Using Highcharts for Python with Pandas and PySpark

Using Highcharts for Python with Pandas and PySpark logo

Highcharts Core is the gold standard in JavaScript data visualization, offering far more customizability and interactivity out-of-the-box than “mere” plotting libraries. And using the Highcharts for Python Toolkit, you can now easily use it in your Python code (or even in your Jupyter notebook), and rapidly visualize data that you have loaded into a Pandas or PySpark DataFrame.

Tip
The Highcharts for Python capabilities are quite extensive, and this tutorial is meant to be a quick intro to using Highcharts for Python with Pandas and PySpark. But we definitely recommend that you review our other tutorials to see more detail on how you can enrich your data visualizations using Highcharts for Python and Highcharts Core.

Getting Started with Highcharts for Python

To use Highcharts for Python, like with any Python library, you first have to install it. That’s super easy. Just open your project (in your virtual environment – you are using virtual environments, right?) and execute:

$ pip install highcharts-core

And that’s it Highcharts for Python will now be in stalled in your project and available for use. To use it in your code, you just have to import it the way you would any other library.

Importing Highcharts for Python

The Highcharts for Python library is quite extensive. It’s got a rich (read: complicated) API, with lots of different objects and modules. That’s a reflection of the visualization power that Highcharts offers you, but it does make the decision of what to import and how to import it a little more complicated.

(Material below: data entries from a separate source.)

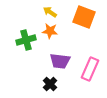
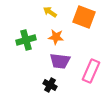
orange star: moved 6 px right, 6 px down
pink rectangle: moved 1 px right, 2 px down
black cross: moved 1 px down; rotated 16 degrees counterclockwise
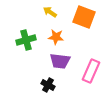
black cross: moved 2 px left
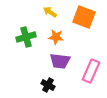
green cross: moved 3 px up
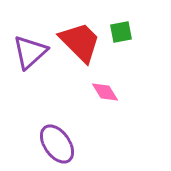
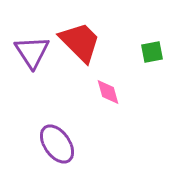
green square: moved 31 px right, 20 px down
purple triangle: moved 2 px right; rotated 21 degrees counterclockwise
pink diamond: moved 3 px right; rotated 16 degrees clockwise
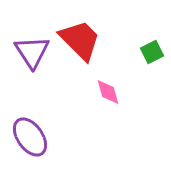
red trapezoid: moved 2 px up
green square: rotated 15 degrees counterclockwise
purple ellipse: moved 27 px left, 7 px up
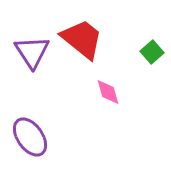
red trapezoid: moved 2 px right, 1 px up; rotated 6 degrees counterclockwise
green square: rotated 15 degrees counterclockwise
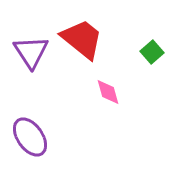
purple triangle: moved 1 px left
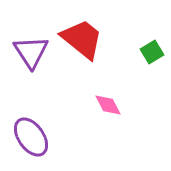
green square: rotated 10 degrees clockwise
pink diamond: moved 13 px down; rotated 12 degrees counterclockwise
purple ellipse: moved 1 px right
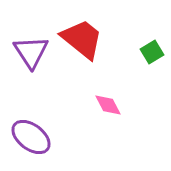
purple ellipse: rotated 18 degrees counterclockwise
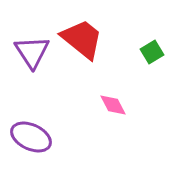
purple triangle: moved 1 px right
pink diamond: moved 5 px right
purple ellipse: rotated 12 degrees counterclockwise
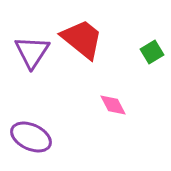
purple triangle: rotated 6 degrees clockwise
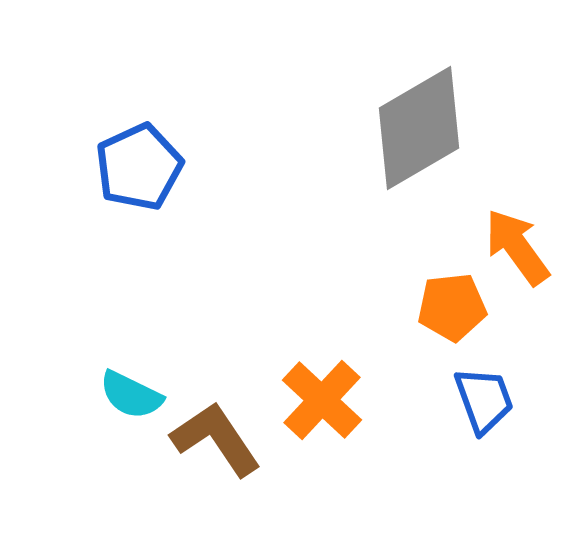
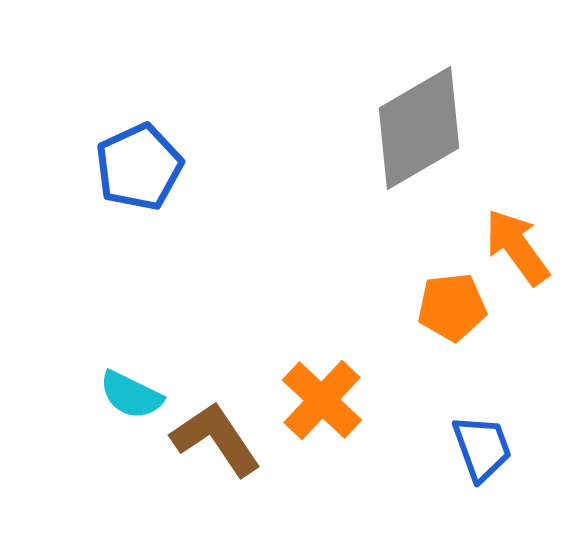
blue trapezoid: moved 2 px left, 48 px down
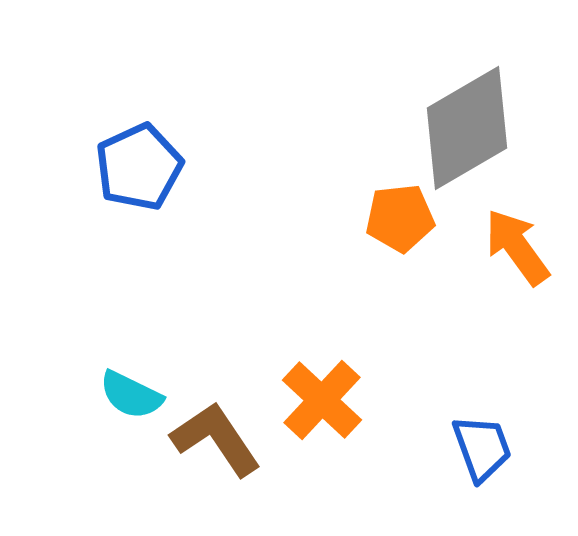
gray diamond: moved 48 px right
orange pentagon: moved 52 px left, 89 px up
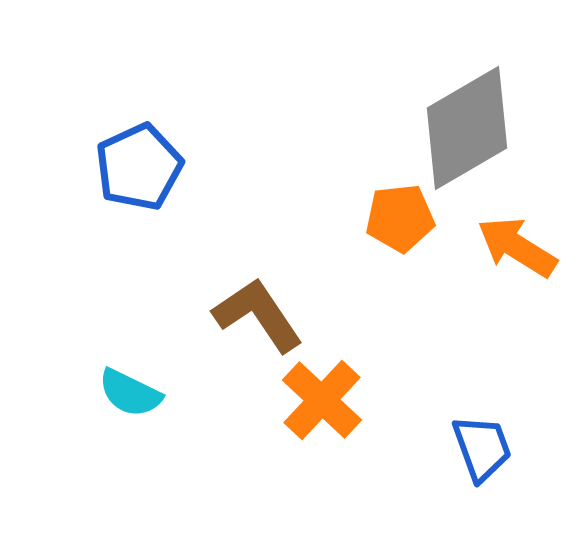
orange arrow: rotated 22 degrees counterclockwise
cyan semicircle: moved 1 px left, 2 px up
brown L-shape: moved 42 px right, 124 px up
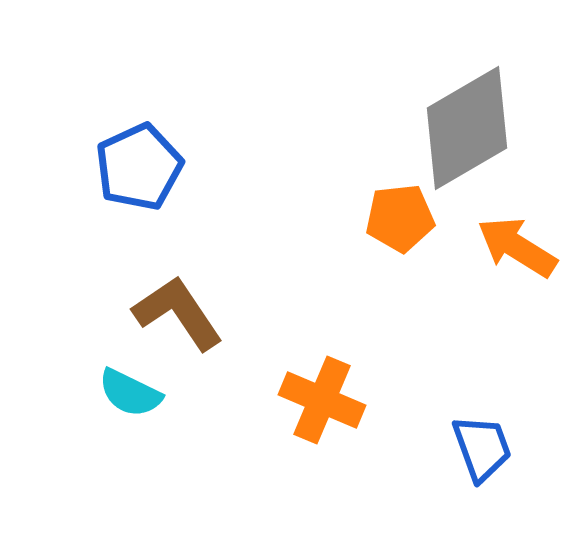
brown L-shape: moved 80 px left, 2 px up
orange cross: rotated 20 degrees counterclockwise
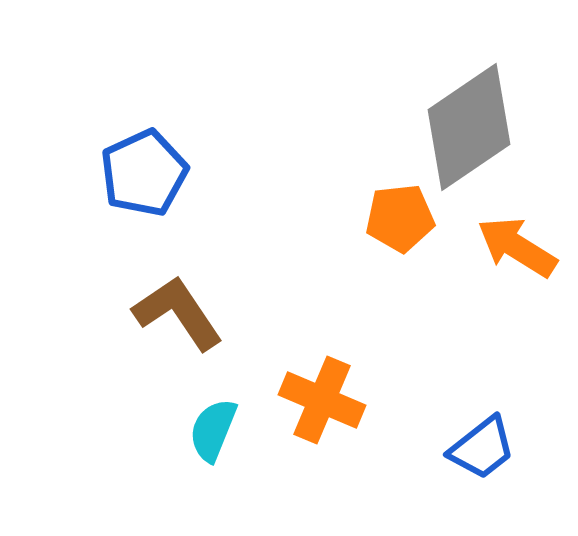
gray diamond: moved 2 px right, 1 px up; rotated 4 degrees counterclockwise
blue pentagon: moved 5 px right, 6 px down
cyan semicircle: moved 83 px right, 37 px down; rotated 86 degrees clockwise
blue trapezoid: rotated 72 degrees clockwise
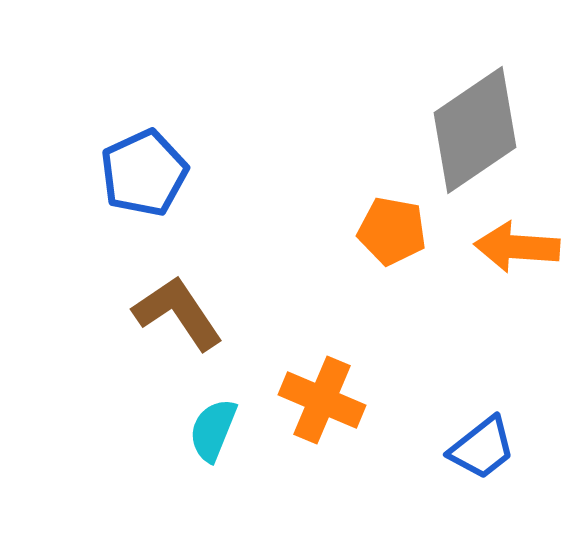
gray diamond: moved 6 px right, 3 px down
orange pentagon: moved 8 px left, 13 px down; rotated 16 degrees clockwise
orange arrow: rotated 28 degrees counterclockwise
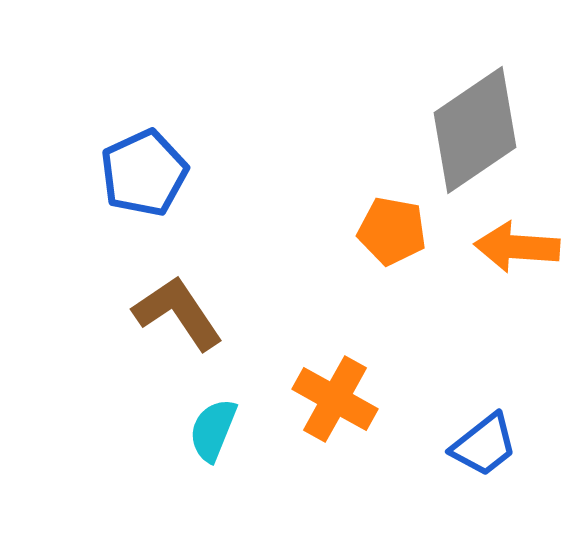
orange cross: moved 13 px right, 1 px up; rotated 6 degrees clockwise
blue trapezoid: moved 2 px right, 3 px up
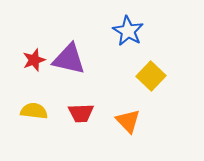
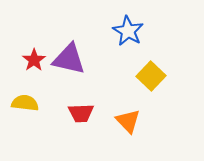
red star: rotated 15 degrees counterclockwise
yellow semicircle: moved 9 px left, 8 px up
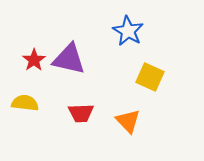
yellow square: moved 1 px left, 1 px down; rotated 20 degrees counterclockwise
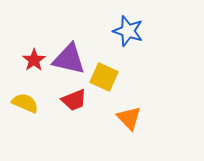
blue star: rotated 12 degrees counterclockwise
yellow square: moved 46 px left
yellow semicircle: rotated 16 degrees clockwise
red trapezoid: moved 7 px left, 13 px up; rotated 20 degrees counterclockwise
orange triangle: moved 1 px right, 3 px up
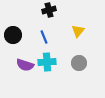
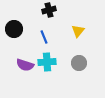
black circle: moved 1 px right, 6 px up
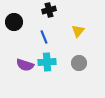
black circle: moved 7 px up
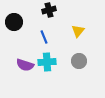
gray circle: moved 2 px up
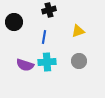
yellow triangle: rotated 32 degrees clockwise
blue line: rotated 32 degrees clockwise
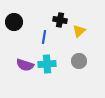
black cross: moved 11 px right, 10 px down; rotated 24 degrees clockwise
yellow triangle: moved 1 px right; rotated 24 degrees counterclockwise
cyan cross: moved 2 px down
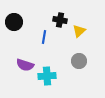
cyan cross: moved 12 px down
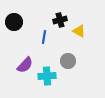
black cross: rotated 24 degrees counterclockwise
yellow triangle: rotated 48 degrees counterclockwise
gray circle: moved 11 px left
purple semicircle: rotated 66 degrees counterclockwise
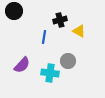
black circle: moved 11 px up
purple semicircle: moved 3 px left
cyan cross: moved 3 px right, 3 px up; rotated 12 degrees clockwise
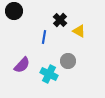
black cross: rotated 32 degrees counterclockwise
cyan cross: moved 1 px left, 1 px down; rotated 18 degrees clockwise
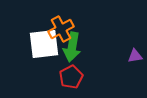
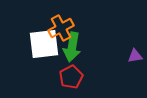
orange cross: moved 1 px up
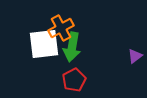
purple triangle: rotated 28 degrees counterclockwise
red pentagon: moved 3 px right, 3 px down
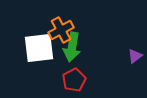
orange cross: moved 2 px down
white square: moved 5 px left, 4 px down
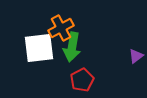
orange cross: moved 2 px up
purple triangle: moved 1 px right
red pentagon: moved 8 px right
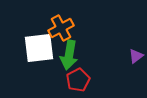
green arrow: moved 3 px left, 8 px down
red pentagon: moved 4 px left
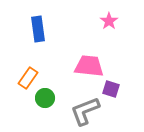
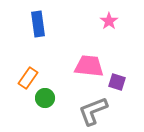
blue rectangle: moved 5 px up
purple square: moved 6 px right, 7 px up
gray L-shape: moved 8 px right
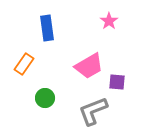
blue rectangle: moved 9 px right, 4 px down
pink trapezoid: rotated 144 degrees clockwise
orange rectangle: moved 4 px left, 14 px up
purple square: rotated 12 degrees counterclockwise
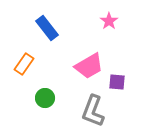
blue rectangle: rotated 30 degrees counterclockwise
gray L-shape: rotated 48 degrees counterclockwise
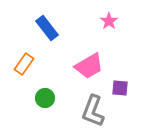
purple square: moved 3 px right, 6 px down
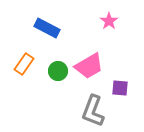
blue rectangle: rotated 25 degrees counterclockwise
green circle: moved 13 px right, 27 px up
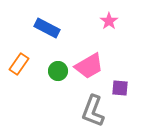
orange rectangle: moved 5 px left
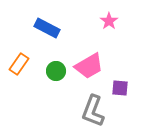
green circle: moved 2 px left
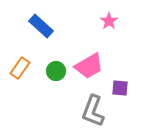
blue rectangle: moved 6 px left, 2 px up; rotated 15 degrees clockwise
orange rectangle: moved 1 px right, 4 px down
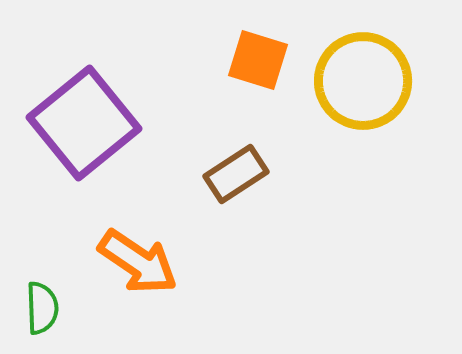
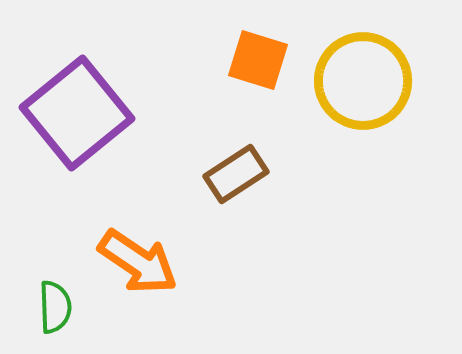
purple square: moved 7 px left, 10 px up
green semicircle: moved 13 px right, 1 px up
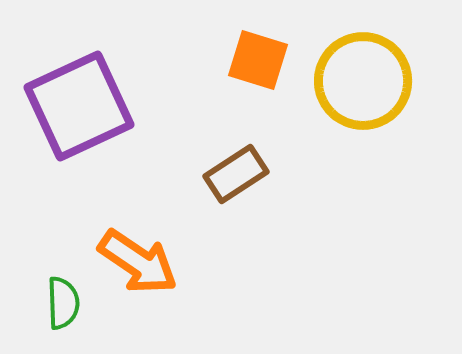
purple square: moved 2 px right, 7 px up; rotated 14 degrees clockwise
green semicircle: moved 8 px right, 4 px up
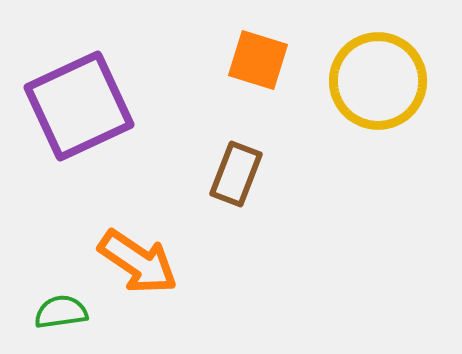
yellow circle: moved 15 px right
brown rectangle: rotated 36 degrees counterclockwise
green semicircle: moved 2 px left, 9 px down; rotated 96 degrees counterclockwise
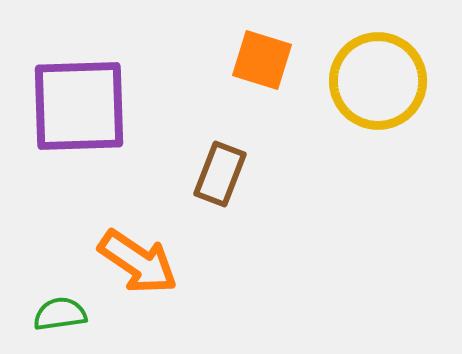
orange square: moved 4 px right
purple square: rotated 23 degrees clockwise
brown rectangle: moved 16 px left
green semicircle: moved 1 px left, 2 px down
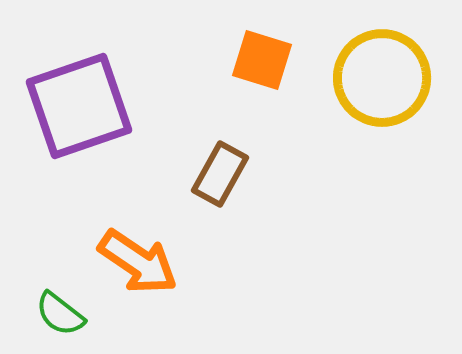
yellow circle: moved 4 px right, 3 px up
purple square: rotated 17 degrees counterclockwise
brown rectangle: rotated 8 degrees clockwise
green semicircle: rotated 134 degrees counterclockwise
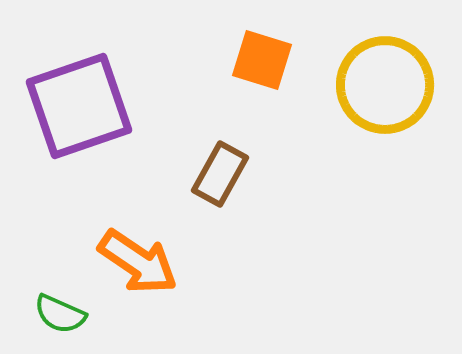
yellow circle: moved 3 px right, 7 px down
green semicircle: rotated 14 degrees counterclockwise
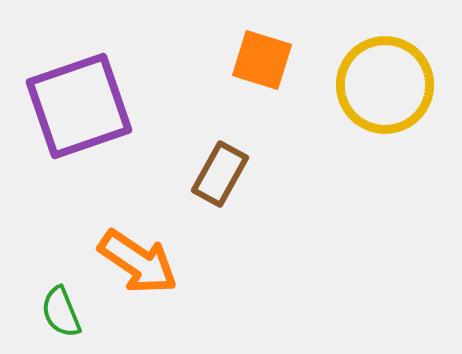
green semicircle: moved 1 px right, 2 px up; rotated 44 degrees clockwise
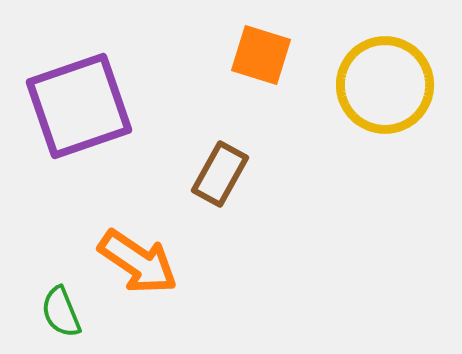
orange square: moved 1 px left, 5 px up
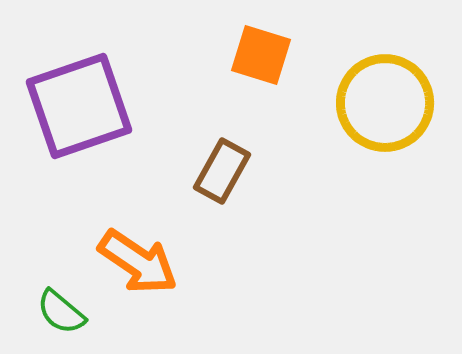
yellow circle: moved 18 px down
brown rectangle: moved 2 px right, 3 px up
green semicircle: rotated 28 degrees counterclockwise
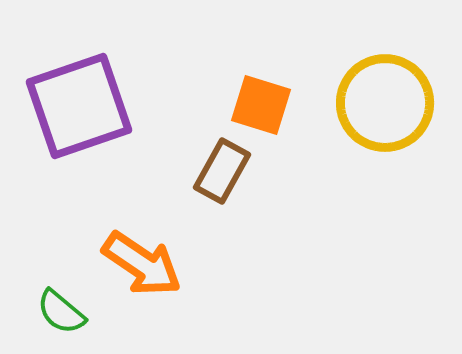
orange square: moved 50 px down
orange arrow: moved 4 px right, 2 px down
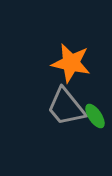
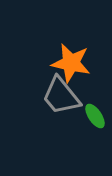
gray trapezoid: moved 5 px left, 11 px up
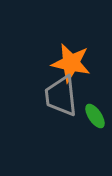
gray trapezoid: rotated 33 degrees clockwise
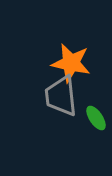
green ellipse: moved 1 px right, 2 px down
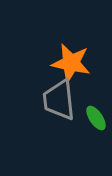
gray trapezoid: moved 2 px left, 4 px down
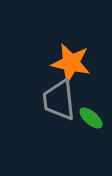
green ellipse: moved 5 px left; rotated 15 degrees counterclockwise
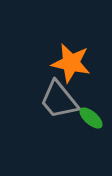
gray trapezoid: rotated 33 degrees counterclockwise
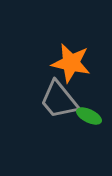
green ellipse: moved 2 px left, 2 px up; rotated 15 degrees counterclockwise
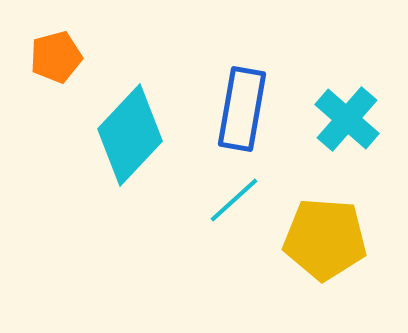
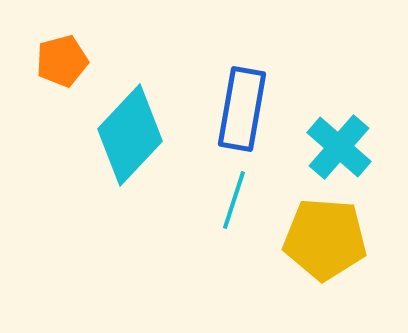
orange pentagon: moved 6 px right, 4 px down
cyan cross: moved 8 px left, 28 px down
cyan line: rotated 30 degrees counterclockwise
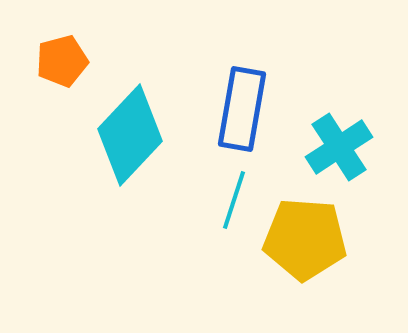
cyan cross: rotated 16 degrees clockwise
yellow pentagon: moved 20 px left
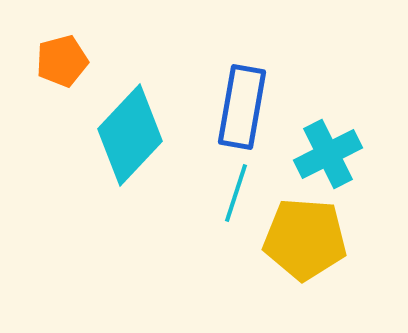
blue rectangle: moved 2 px up
cyan cross: moved 11 px left, 7 px down; rotated 6 degrees clockwise
cyan line: moved 2 px right, 7 px up
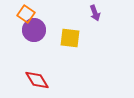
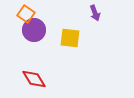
red diamond: moved 3 px left, 1 px up
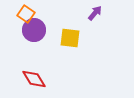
purple arrow: rotated 119 degrees counterclockwise
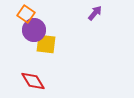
yellow square: moved 24 px left, 6 px down
red diamond: moved 1 px left, 2 px down
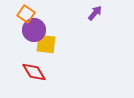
red diamond: moved 1 px right, 9 px up
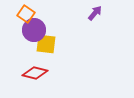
red diamond: moved 1 px right, 1 px down; rotated 45 degrees counterclockwise
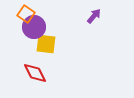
purple arrow: moved 1 px left, 3 px down
purple circle: moved 3 px up
red diamond: rotated 50 degrees clockwise
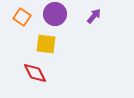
orange square: moved 4 px left, 3 px down
purple circle: moved 21 px right, 13 px up
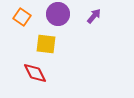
purple circle: moved 3 px right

Python’s best practice is to import only what you need, which helps to maximize the performance of your Python code and prevents your application’s namespace from getting cluttered with various things (and further reduces the memory footprint of your Python code, which is always good).

You can either import specific things from their precise locations, or you can also just import the catch-all highcharts module, which flattens the entire API and exposes just about every class/object in one location. We definitely recommend importing things from their precise location like so:

# Import classes using precise module indications. For example:
from highcharts_core.chart import Chart
from highcharts_core.options import HighchartsOptions
from highcharts_core.options.plot_options.scatter import ScatterOptions
from highcharts_core.options.series.scatter import ScatterSeries

A Super Simple Example

So, let’s assume that you are merely analyzing a bunch of data. You have extracted it from the underlying data files or database, loaded it up into a Pandas or PySpark DataFrame, and performed whatever calculations you want to perform on your dataset. While Pandas and PySpark are two different libraries, the way that Highcharts for Python visualizes data from either is extremely similar.

Let’s assume you have your data stored in a DataFrame called df (creative, right?). And let’s further assume that you have two columns with the data that you want to plot: one labeled actual and one labeled forecast. As you can probably guess, we want to plot the forecast against the actuals across the observations in our dataset to better evaluate fit.

Image of a dataframe with the structure from a jupyter notebook

The process of doing this is very simple:

  1. Import the Chart type from highcharts_core.chart and the ScatterSeries type from highcharts_core.options.series.scatter:
    from highcharts_core.chart import Chart
    from highcharts_core.options.series.scatter import ScatterSeries
  2. Create your two series – one for actual and one for forecast – using the ScatterSeries.from_pandas() or ScatterSeries.from_pyspark() class method, which will create new ScatterSeries instances:
    from highcharts_core.options.series.scatter
    import ScatterSeries
    # Create a new ScatterSeries instance plotting df['actual']
    actual_series = ScatterSeries.from_pandas(df,
      property_map = {
        'x': 'idx',
        'y': 'actual',
        'id': 'actual',
        'name': 'Observed Value for Metric'
      },
      series_type = 'scatter'
    )
    # Create a new ScatterSeries instance plotting df['forecast']
    actual_series = ScatterSeries.from_pandas(df,
        property_map = {
          'x': 'idx',
          'y': 'forecast',
          'id': 'forecast',
          'name': 'Forecast Value for Metric'
        }
    )
  3. Create a Chart instance and add your two series to it.
    # Create a Chart and add your two series to the chart.
    my_chart = Chart.from_series(actual_series, forecast_series)
    

And that’s it! Let’s breakdown what’s happening in the method calls above:

First, you’re telling the ScatterSeries.from_pandas() method which dataframe to use, in this case, df. That’s pretty straightforward. But the magic really happens in the property_map argument, which tells the method which DataFrame columns correspond to which properties in the series’ data points.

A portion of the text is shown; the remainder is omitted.